In the calculation of the averages over random genetic codes, each code has the same probability of being obtained by the Monte Carlo method. Therefore, the averages for infinite number of sampling cycles of random genetic codes are equal to the corresponding averages for the finite set of all possible genetic codes. Using standard stop codons in the completely random model of genetic code, we analytically obtained the average (Eq. 10) and standard deviation (Eq. 11) of error functions (Eq. 2) of infinite random codes selected. The formulae in Eqs. 10 and 11 were exact and applicable for any kind of amino acid property, even for new properties resulting from combinations of some already known (e.g., a linear combination of several amino acid properties). Similarly, the set of encoded amino acids could also be redefined into the formulae. In computational experiments, using 100,000 random genetic codes, in addition to the 20 standard amino acids and 6 kinds of amino acid properties (4 real properties and the other 2 invented, for test purposes only) both statistical parameters (i.e., \({\langle {MS}_{p}\rangle }_{\infty }\) and \({\upsigma }_{p}\) (p = 1, 2, or 3) were obtained with values ​​very similar to those predicted by the analytical calculations (See Tables 2 and 3).

It is interesting that the average of the error function of the code is proportional to the mean squared change (Eq. 10) of the encoded amino acid property, as long as the variance is proportional to the mean quartic change (Eq. 49).

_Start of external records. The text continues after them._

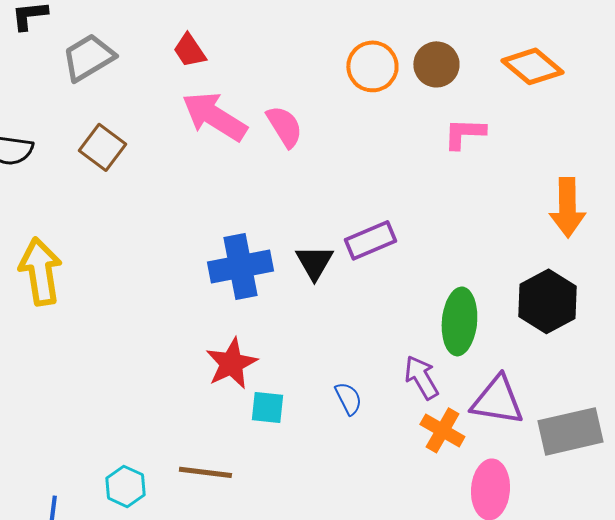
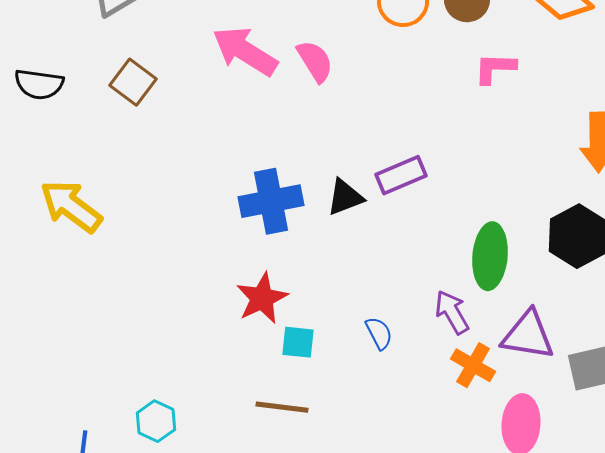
black triangle: (314, 262) -> (345, 197), turned 39
yellow arrow: (40, 271) -> (71, 206), turned -44
brown line: (205, 472) -> (282, 407), moved

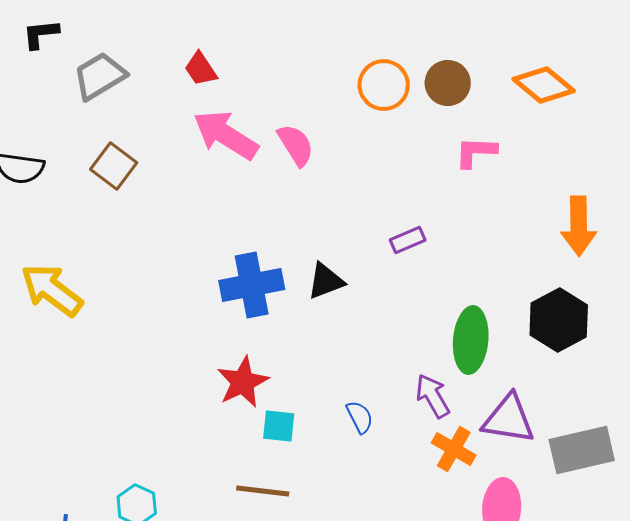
purple rectangle: (401, 175) -> (408, 240), moved, size x0.7

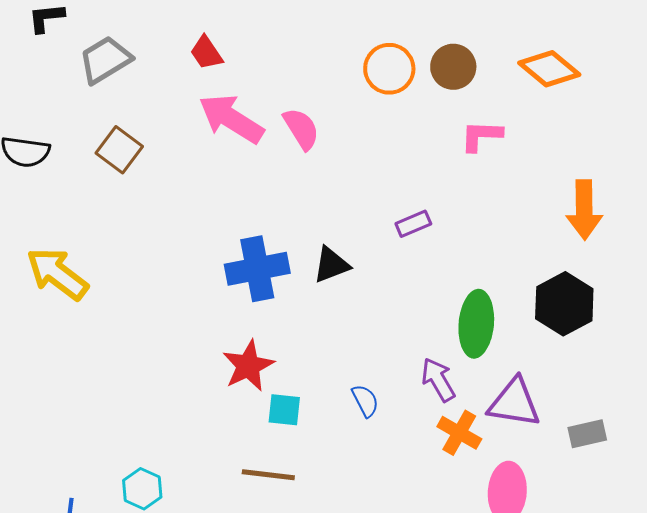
gray rectangle: (582, 450) -> (587, 434), size x0.6

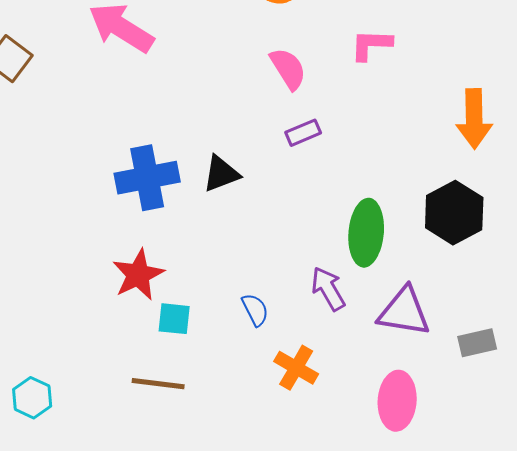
pink semicircle: (301, 129) -> (288, 69), moved
orange cross: (459, 433) -> (296, 368), moved

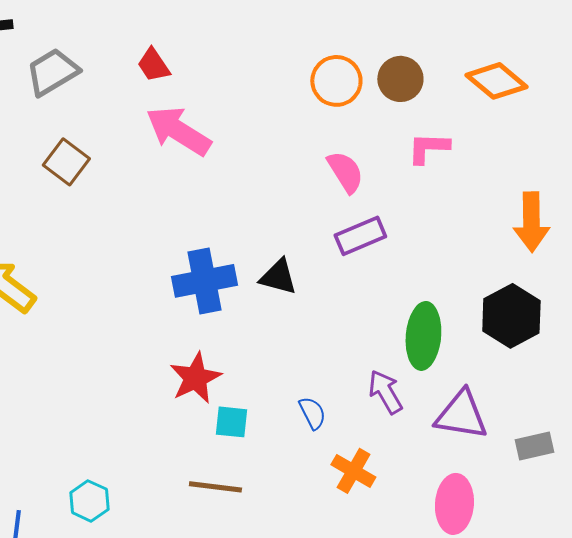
purple rectangle: (303, 133) -> (360, 236), size x1.4
black triangle: (221, 174) -> (278, 277), turned 36

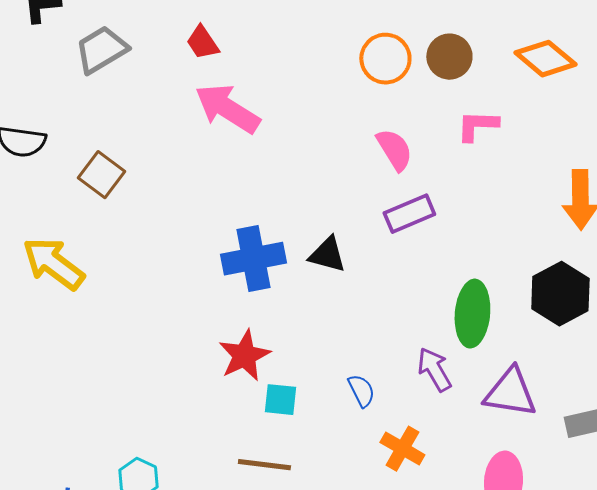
brown square: (66, 162) -> (101, 175), moved

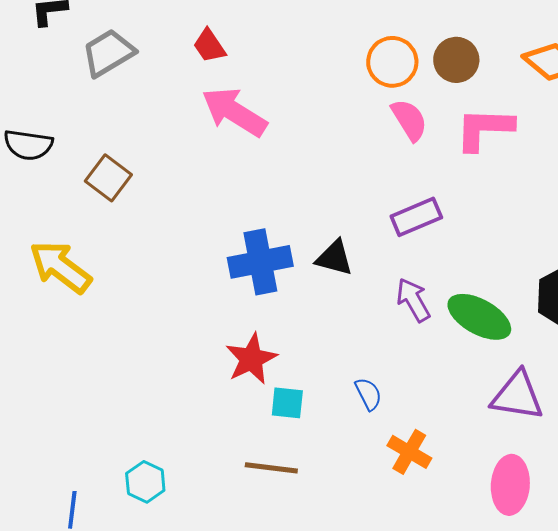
pink L-shape: (477, 126) -> (484, 129), size x1.4
pink semicircle: (394, 150) -> (409, 120), moved
green ellipse: (472, 314) -> (479, 317), turned -66
purple arrow: (434, 370) -> (413, 300), moved

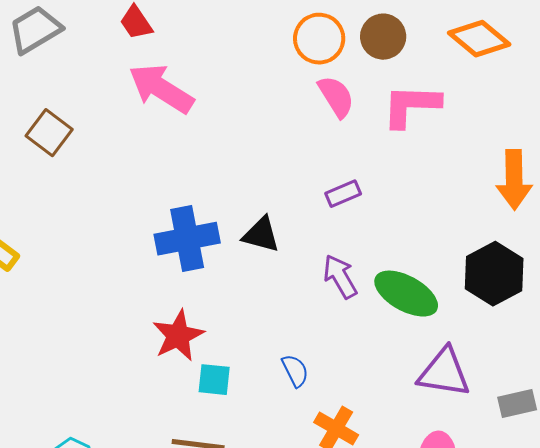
brown square: (108, 178) -> (49, 133), moved
purple rectangle: (416, 217) -> (343, 194), size x0.7

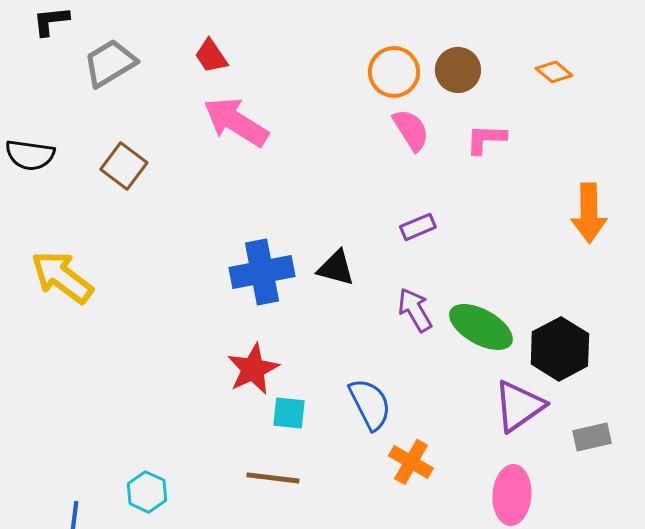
orange diamond: (479, 39) -> (554, 72), size x0.6
pink L-shape: (411, 106) -> (486, 139), size x0.7
black hexagon: (494, 274) -> (560, 349), moved
blue semicircle: (295, 371) -> (370, 404), size x1.6
purple triangle: (444, 373) -> (519, 406), turned -44

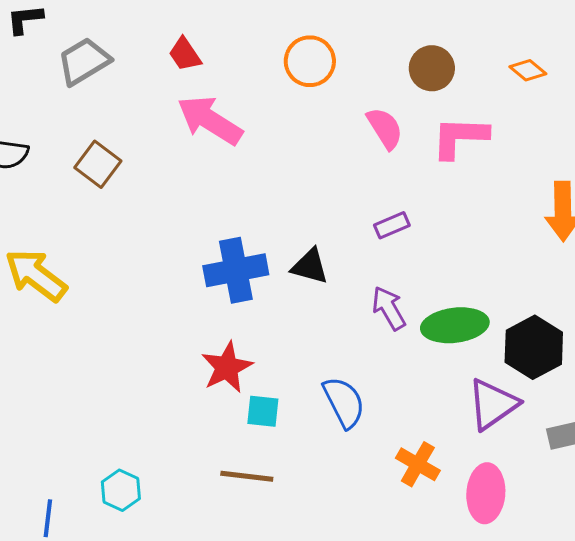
orange circle: (394, 72) -> (310, 61), moved
pink L-shape: (486, 139) -> (460, 137), size x1.4
green ellipse: (481, 327) -> (455, 325), turned -36
orange cross: (411, 462) -> (418, 464), moved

Such a simple result could avoid a large number of computational calculations and was capable of establishing a theoretical framework that could be applied to a random scenario prior to a universal code. For example, it seems plausible that genetic codes with small error function values are more competitive (i.e., genetic codes having a greater tolerance to errors of use) as \({\upsigma }_{p}\) decreases and \({\langle {MS}_{p}\rangle }_{\infty }\) increases. That could be achieved by a suitable selection of sets of amino acids and their properties (pure or mathematically combined) to give the appropriate parameters to the error function in primitive systems containing amino acids, such as in some meteorites or in primary organic soups (Burton et al. 2012; Cleaves 2010; Zaia et al. 2008). In this regard, the following question seems interesting: how optimal are the current standard amino acids and their selected properties in terms of the competitiveness of genetic codes within a system with more options of amino acids to be encoded? Therefore, the statistical parameters found here to describe the error in random genetic codes could be applied to the selection of sets of amino acids or to find more appropriated amino acid properties function, so that a few codes could be much more efficient (greater tolerance to error) than the rest, something very appropriate for a natural selection of a genetic code.

Despite the optimization patterns of the standard genetic code, Francis Crick’s frozen accident theory still survives when combined with theories of genetic code expansion (Koonin 2017), although it has been said that the emphasis is on the frozen part (Kun and Radvanyi 2018). However, it seems important to consider random events in the earliest stages of the genetic code. Assuming a hypothetical early random scenario for the origin of the genetic code, in this approach the distribution of the error function for the completely random model was mathematically described under very general conditions, which may facilitate subsequent applications.